OIG Advisory Opinion paves the way for expanded retailer reward programs.

The US Department of Health and Human Services Office of Inspector General (OIG) issued an advisory opinion on September 7 that provides important guidance to retail pharmacies that operate reward programs and how Medicare and Medicaid beneficiaries may be included in those programs. Advisory Opinion, No. 17-05, (the Opinion) clarifies the scope of the retailer rewards exception to the Beneficiary Inducement Civil Monetary Penalty Law (CMPL) and is welcome guidance for retailers struggling to make sense of and operationalize the OIG’s December 2016 final rule related to the CMPL’s retailer rewards exception.

The proposed rewards program (Program) consisted of three distinct benefits. Program members (Members), who previously did not include Federal health care program beneficiaries, first received discounts on certain products, including generic drugs, glucometers and glucose testing supplies, immunizations, and nebulizer treatments, for which the Members agreed to pay entirely out of pocket (i.e., cash pay). Next, Members received a 10% discount on services provided at the retail pharmacy’s affiliated urgent care clinic, again provided that the Member paid for the service entirely out of pocket. Finally, Members received a 10% credit toward future purchases by purchasing in-store photo finishing and certain pharmacy-branded products, which included over-the-counter medications. Credits could not be used to purchase prescriptions, immunizations, clinic services, and certain other items like alcohol, tobacco, milk products, and gift cards. The Program also included a guaranteed savings feature, which would result in a store credit if a Member did not receive store savings/credits within a Program year at least as much as the Program’s annual membership fee. Other than paying the membership fee and being at least 18 years old, there were no restrictions to join the Program.

The OIG examined the arrangement first under the CMPL and then under the Anti-Kickback Statute (AKS).

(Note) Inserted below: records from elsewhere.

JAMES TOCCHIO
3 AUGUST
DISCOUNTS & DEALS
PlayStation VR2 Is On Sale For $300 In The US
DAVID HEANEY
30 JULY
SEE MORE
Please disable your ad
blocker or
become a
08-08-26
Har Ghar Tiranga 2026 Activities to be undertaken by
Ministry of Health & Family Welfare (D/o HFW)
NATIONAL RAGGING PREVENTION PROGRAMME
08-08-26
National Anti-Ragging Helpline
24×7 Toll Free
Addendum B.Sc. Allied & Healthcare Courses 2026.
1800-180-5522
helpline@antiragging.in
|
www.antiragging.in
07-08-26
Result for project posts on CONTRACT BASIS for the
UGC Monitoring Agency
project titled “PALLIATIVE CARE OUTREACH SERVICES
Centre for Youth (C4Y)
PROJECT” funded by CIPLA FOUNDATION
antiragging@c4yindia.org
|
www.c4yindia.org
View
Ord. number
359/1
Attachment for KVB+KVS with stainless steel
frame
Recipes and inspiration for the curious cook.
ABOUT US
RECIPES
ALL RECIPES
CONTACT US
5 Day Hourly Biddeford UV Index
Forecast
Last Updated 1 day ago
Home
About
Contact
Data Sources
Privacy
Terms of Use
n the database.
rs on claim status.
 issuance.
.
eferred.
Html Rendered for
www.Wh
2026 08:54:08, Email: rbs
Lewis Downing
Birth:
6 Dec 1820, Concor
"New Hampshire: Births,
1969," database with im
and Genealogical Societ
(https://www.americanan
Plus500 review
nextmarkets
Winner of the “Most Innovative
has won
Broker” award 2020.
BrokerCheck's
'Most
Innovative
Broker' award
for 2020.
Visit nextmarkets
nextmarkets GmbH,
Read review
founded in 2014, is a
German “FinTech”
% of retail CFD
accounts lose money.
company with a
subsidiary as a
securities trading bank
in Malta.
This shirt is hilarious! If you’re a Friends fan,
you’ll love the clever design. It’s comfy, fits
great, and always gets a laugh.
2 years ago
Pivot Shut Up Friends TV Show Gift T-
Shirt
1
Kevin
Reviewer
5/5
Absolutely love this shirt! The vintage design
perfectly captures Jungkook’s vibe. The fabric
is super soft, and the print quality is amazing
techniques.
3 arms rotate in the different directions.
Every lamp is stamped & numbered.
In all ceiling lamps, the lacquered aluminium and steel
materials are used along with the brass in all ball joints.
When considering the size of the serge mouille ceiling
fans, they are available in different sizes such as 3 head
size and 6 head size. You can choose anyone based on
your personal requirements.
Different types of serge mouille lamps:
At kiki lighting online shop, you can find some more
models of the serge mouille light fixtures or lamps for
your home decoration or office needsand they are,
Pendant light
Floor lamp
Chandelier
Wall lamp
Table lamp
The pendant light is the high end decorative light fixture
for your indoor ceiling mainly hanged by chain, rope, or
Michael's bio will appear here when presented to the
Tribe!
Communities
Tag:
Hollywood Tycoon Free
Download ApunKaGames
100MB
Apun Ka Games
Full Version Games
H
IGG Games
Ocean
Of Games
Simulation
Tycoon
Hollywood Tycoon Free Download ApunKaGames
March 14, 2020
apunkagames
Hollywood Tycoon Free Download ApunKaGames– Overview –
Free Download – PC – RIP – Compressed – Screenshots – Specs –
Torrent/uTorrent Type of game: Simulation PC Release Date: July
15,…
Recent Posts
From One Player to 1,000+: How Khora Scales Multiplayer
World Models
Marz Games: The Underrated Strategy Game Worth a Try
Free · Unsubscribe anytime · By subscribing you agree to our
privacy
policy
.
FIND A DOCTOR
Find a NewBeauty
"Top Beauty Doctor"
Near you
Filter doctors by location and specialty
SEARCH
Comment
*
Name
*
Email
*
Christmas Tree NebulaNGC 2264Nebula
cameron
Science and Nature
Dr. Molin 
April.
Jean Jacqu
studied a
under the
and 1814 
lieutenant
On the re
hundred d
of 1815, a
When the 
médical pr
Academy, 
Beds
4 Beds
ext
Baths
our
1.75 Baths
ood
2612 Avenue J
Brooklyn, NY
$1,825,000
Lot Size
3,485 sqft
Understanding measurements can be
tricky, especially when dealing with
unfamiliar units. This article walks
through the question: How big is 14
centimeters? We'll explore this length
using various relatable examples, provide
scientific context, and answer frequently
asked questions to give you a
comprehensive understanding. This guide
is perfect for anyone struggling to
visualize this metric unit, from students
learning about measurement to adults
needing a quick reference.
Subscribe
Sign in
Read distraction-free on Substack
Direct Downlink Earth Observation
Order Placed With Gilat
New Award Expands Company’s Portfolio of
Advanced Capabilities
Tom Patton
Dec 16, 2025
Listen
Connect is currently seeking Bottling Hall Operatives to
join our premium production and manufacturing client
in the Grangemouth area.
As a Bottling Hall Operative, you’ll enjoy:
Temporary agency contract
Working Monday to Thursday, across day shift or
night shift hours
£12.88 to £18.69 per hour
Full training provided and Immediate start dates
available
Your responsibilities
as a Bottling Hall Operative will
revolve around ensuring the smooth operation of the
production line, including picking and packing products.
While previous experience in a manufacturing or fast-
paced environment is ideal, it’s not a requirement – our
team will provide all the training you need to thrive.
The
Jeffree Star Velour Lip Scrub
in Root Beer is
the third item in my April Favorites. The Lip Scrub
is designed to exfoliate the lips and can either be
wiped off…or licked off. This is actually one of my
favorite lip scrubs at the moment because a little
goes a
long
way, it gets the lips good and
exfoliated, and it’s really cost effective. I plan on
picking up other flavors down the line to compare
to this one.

Under the current CMPL rule, rewards offered by retailers to Federal health care program beneficiaries are not considered “remuneration” if

  • the rewards consist of coupons, rebates, or other rewards from a retailer;
  • the rewards are offered or transferred on equal terms available to the general public, regardless of health insurance status; and
  • the offer or transfer of the rewards is not tied to the provision of other items or services reimbursed in whole or in part by the Medicare or Medicaid programs.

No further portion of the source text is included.